Lo usaba todos los días. Lo exhibía como un trofeo: el reconocimiento que la Conducción Nacional (CN) nunca había brindado a los militantes que llevaron adelante la

Operación Mellizas. De las dos grandes acciones de la guerrilla peronista —el asesinato del general Pedro Eugenio Aramburu y el secuestro doble de los herederos de Bunge y Born—, había sido la más osada desde la perspectiva logística y la más exitosa desde la caja.

El rastro del Rolex se perdió cuando Onofri fue arrojado, privado de su libertad sin causa formal, en la Escuela de Mecánica de la Armada (ESMA). Eran los dominios de Emilio Eduardo Massera, un almirante de grandes ambiciones políticas y ávido de dinero.

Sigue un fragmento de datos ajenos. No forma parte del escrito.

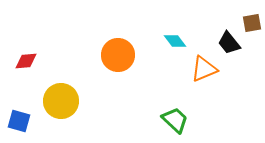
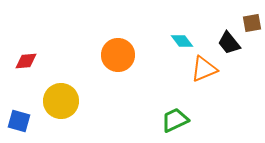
cyan diamond: moved 7 px right
green trapezoid: rotated 68 degrees counterclockwise
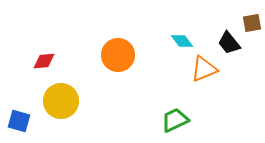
red diamond: moved 18 px right
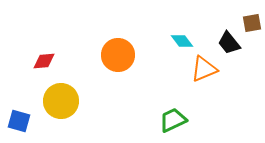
green trapezoid: moved 2 px left
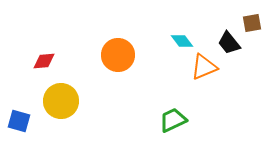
orange triangle: moved 2 px up
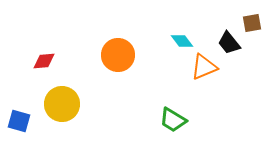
yellow circle: moved 1 px right, 3 px down
green trapezoid: rotated 124 degrees counterclockwise
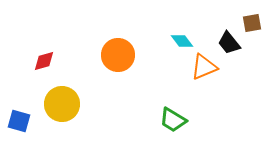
red diamond: rotated 10 degrees counterclockwise
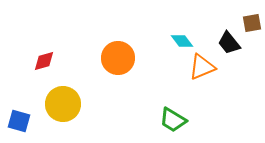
orange circle: moved 3 px down
orange triangle: moved 2 px left
yellow circle: moved 1 px right
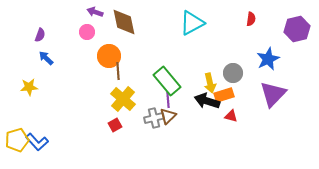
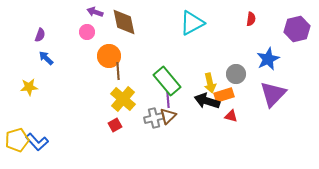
gray circle: moved 3 px right, 1 px down
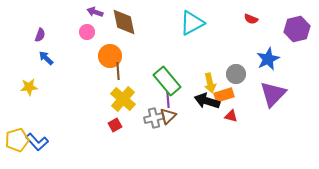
red semicircle: rotated 104 degrees clockwise
orange circle: moved 1 px right
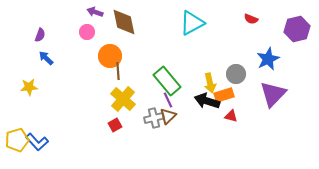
purple line: rotated 21 degrees counterclockwise
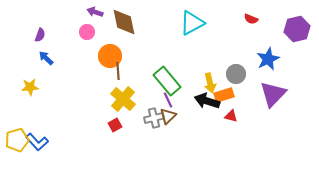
yellow star: moved 1 px right
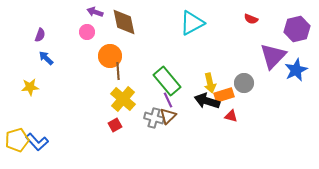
blue star: moved 28 px right, 11 px down
gray circle: moved 8 px right, 9 px down
purple triangle: moved 38 px up
gray cross: rotated 30 degrees clockwise
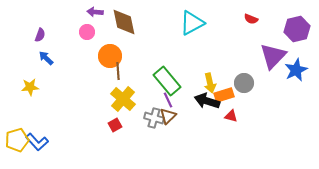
purple arrow: rotated 14 degrees counterclockwise
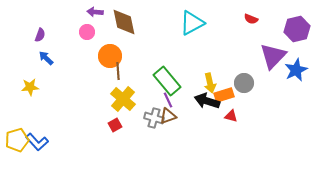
brown triangle: rotated 24 degrees clockwise
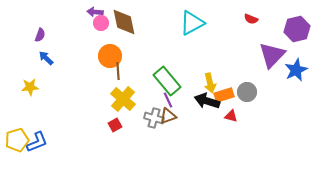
pink circle: moved 14 px right, 9 px up
purple triangle: moved 1 px left, 1 px up
gray circle: moved 3 px right, 9 px down
blue L-shape: rotated 70 degrees counterclockwise
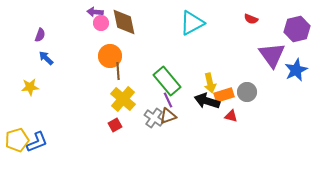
purple triangle: rotated 20 degrees counterclockwise
gray cross: rotated 18 degrees clockwise
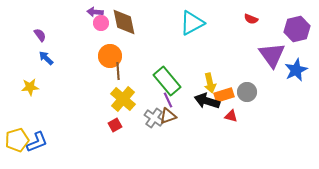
purple semicircle: rotated 56 degrees counterclockwise
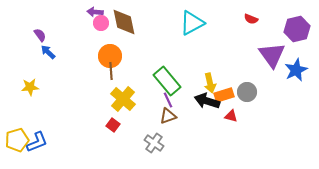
blue arrow: moved 2 px right, 6 px up
brown line: moved 7 px left
gray cross: moved 25 px down
red square: moved 2 px left; rotated 24 degrees counterclockwise
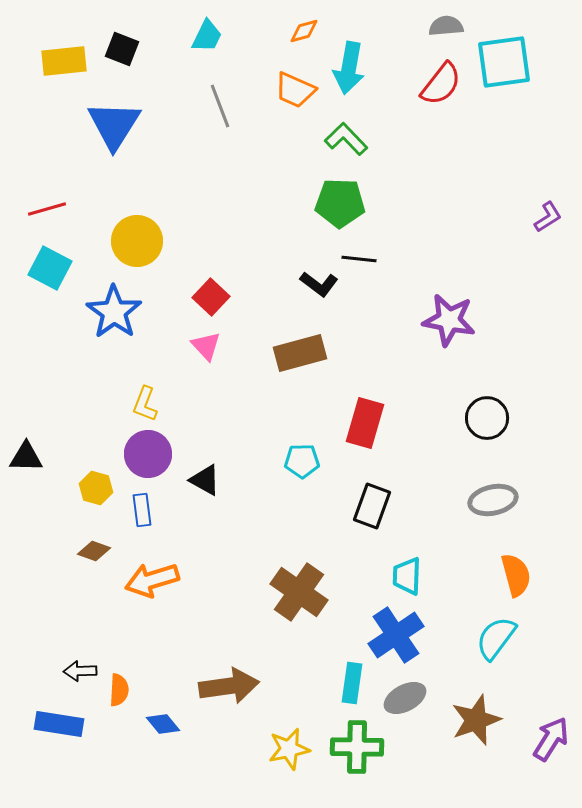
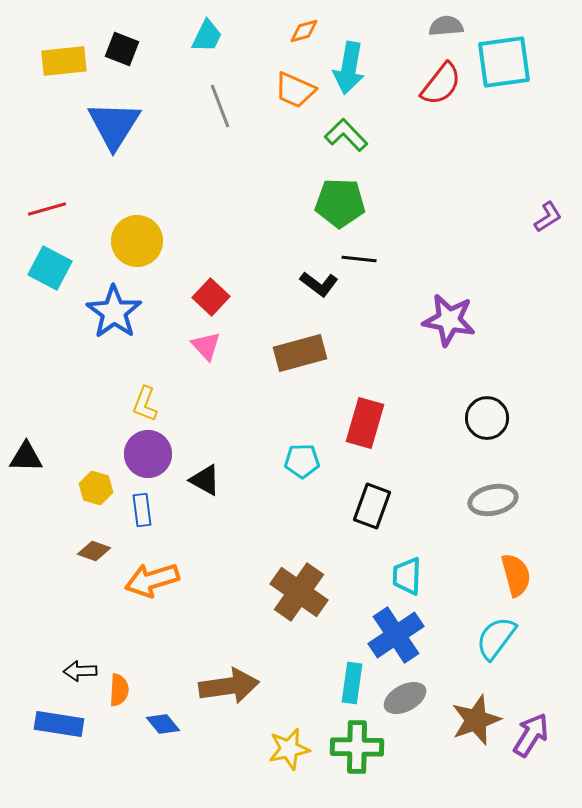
green L-shape at (346, 139): moved 4 px up
purple arrow at (551, 739): moved 20 px left, 4 px up
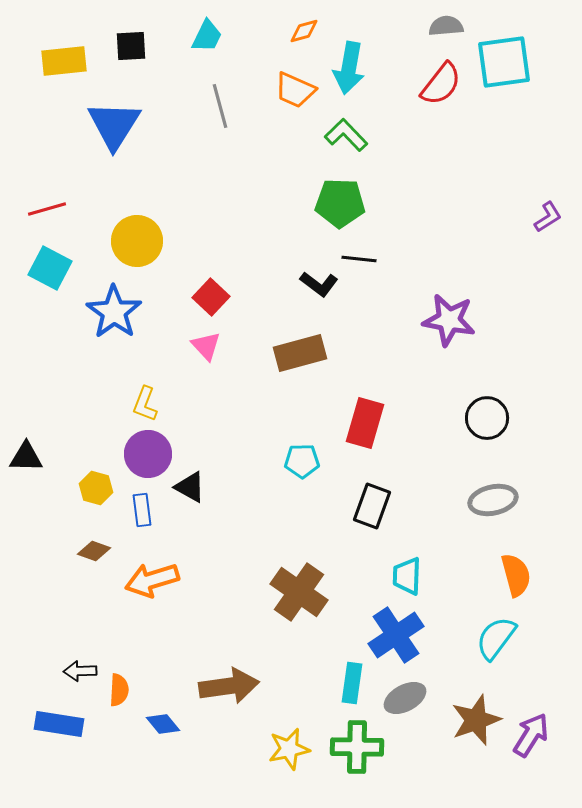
black square at (122, 49): moved 9 px right, 3 px up; rotated 24 degrees counterclockwise
gray line at (220, 106): rotated 6 degrees clockwise
black triangle at (205, 480): moved 15 px left, 7 px down
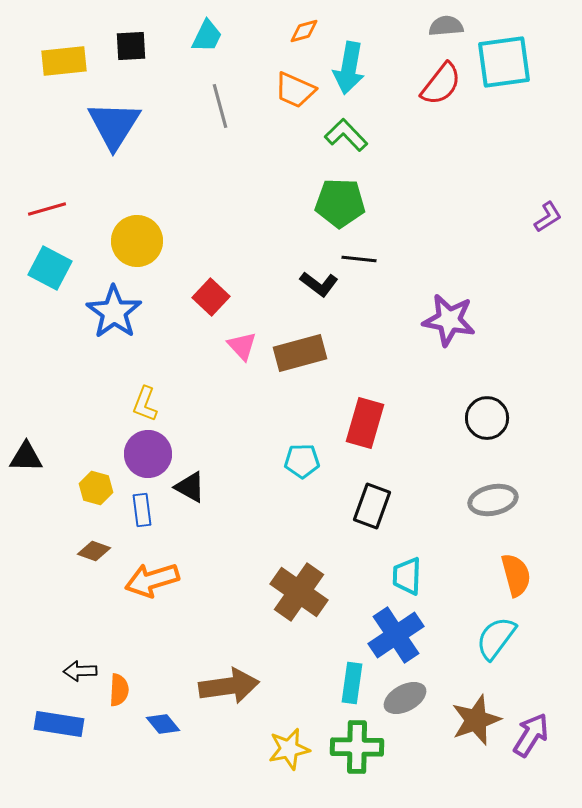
pink triangle at (206, 346): moved 36 px right
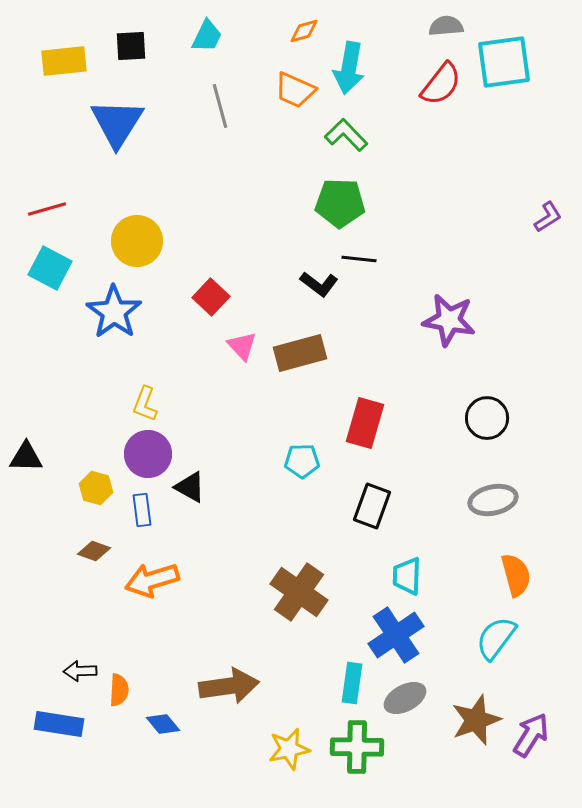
blue triangle at (114, 125): moved 3 px right, 2 px up
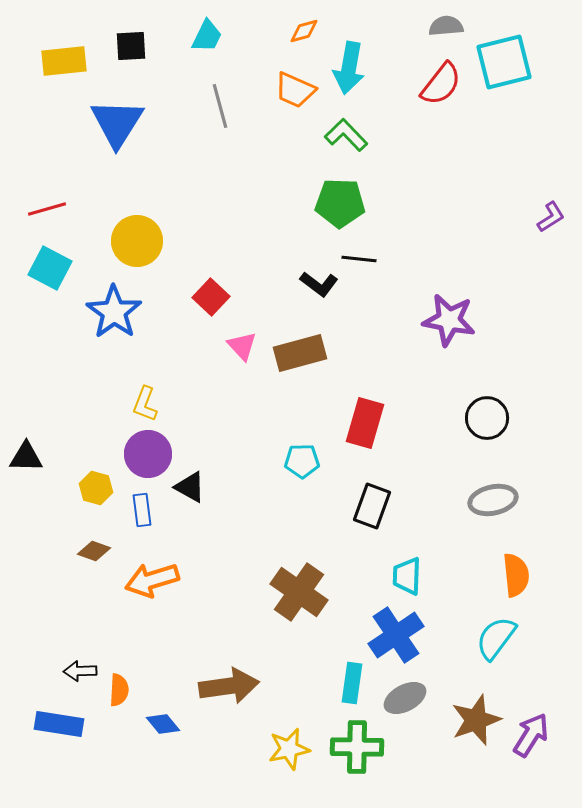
cyan square at (504, 62): rotated 6 degrees counterclockwise
purple L-shape at (548, 217): moved 3 px right
orange semicircle at (516, 575): rotated 9 degrees clockwise
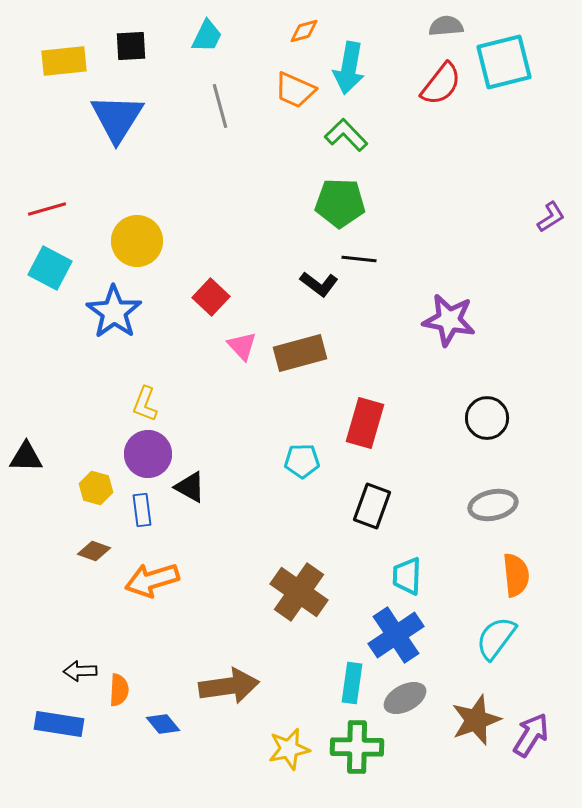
blue triangle at (117, 123): moved 5 px up
gray ellipse at (493, 500): moved 5 px down
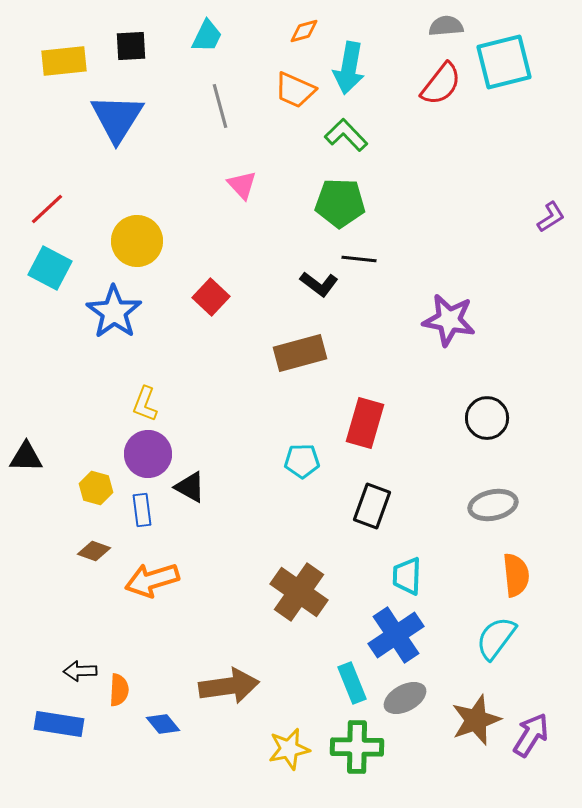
red line at (47, 209): rotated 27 degrees counterclockwise
pink triangle at (242, 346): moved 161 px up
cyan rectangle at (352, 683): rotated 30 degrees counterclockwise
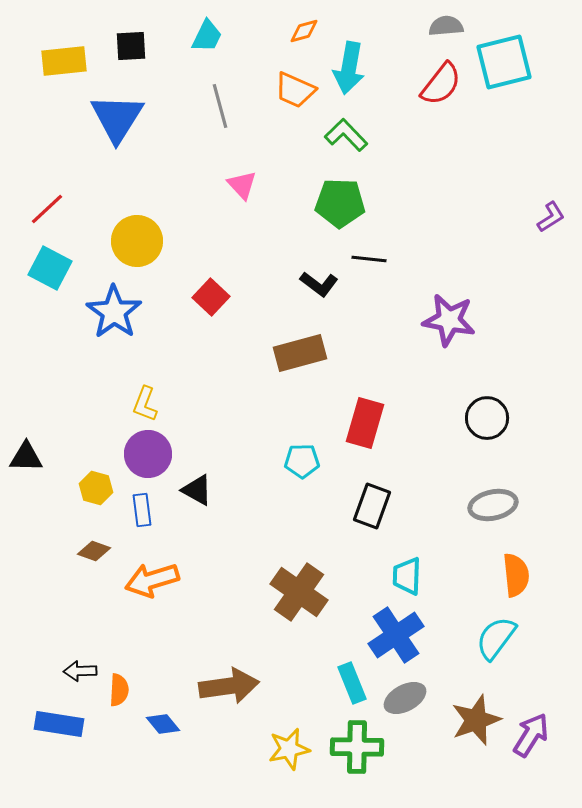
black line at (359, 259): moved 10 px right
black triangle at (190, 487): moved 7 px right, 3 px down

En el predio funcionó uno de los centros clandestinos de detención más importantes de los muchos que se habilitaron en comisarías, cuarteles y espacios

ad hoc. Otro fue La Perla, en Córdoba, bajo la conducción del Ejército, concentrado en apresar, torturar y matar a militantes del Ejército Revolucionario del Pueblo (ERP), como lo estaba la Marina en la ESMA con los militantes de los Montoneros. Se estima que por cada uno de esos dos

chupaderos pasaron cinco mil personas.

Los militares que derrocaron a Isabel Perón el 24 de marzo de 1976 habían asumido el poder en una junta que integraban los jefes de las tres Fuerzas Armadas: el general Jorge Rafael Videla, el almirante Massera y el brigadier Orlando Agosti. Con Videla como presidente de facto, la modalidad que había germinado con la Triple A —el terrorismo ejercido desde las instituciones— se había apropiado del Estado en su conjunto. Los campos de tortura y de exterminio se habían multiplicado en el país entero.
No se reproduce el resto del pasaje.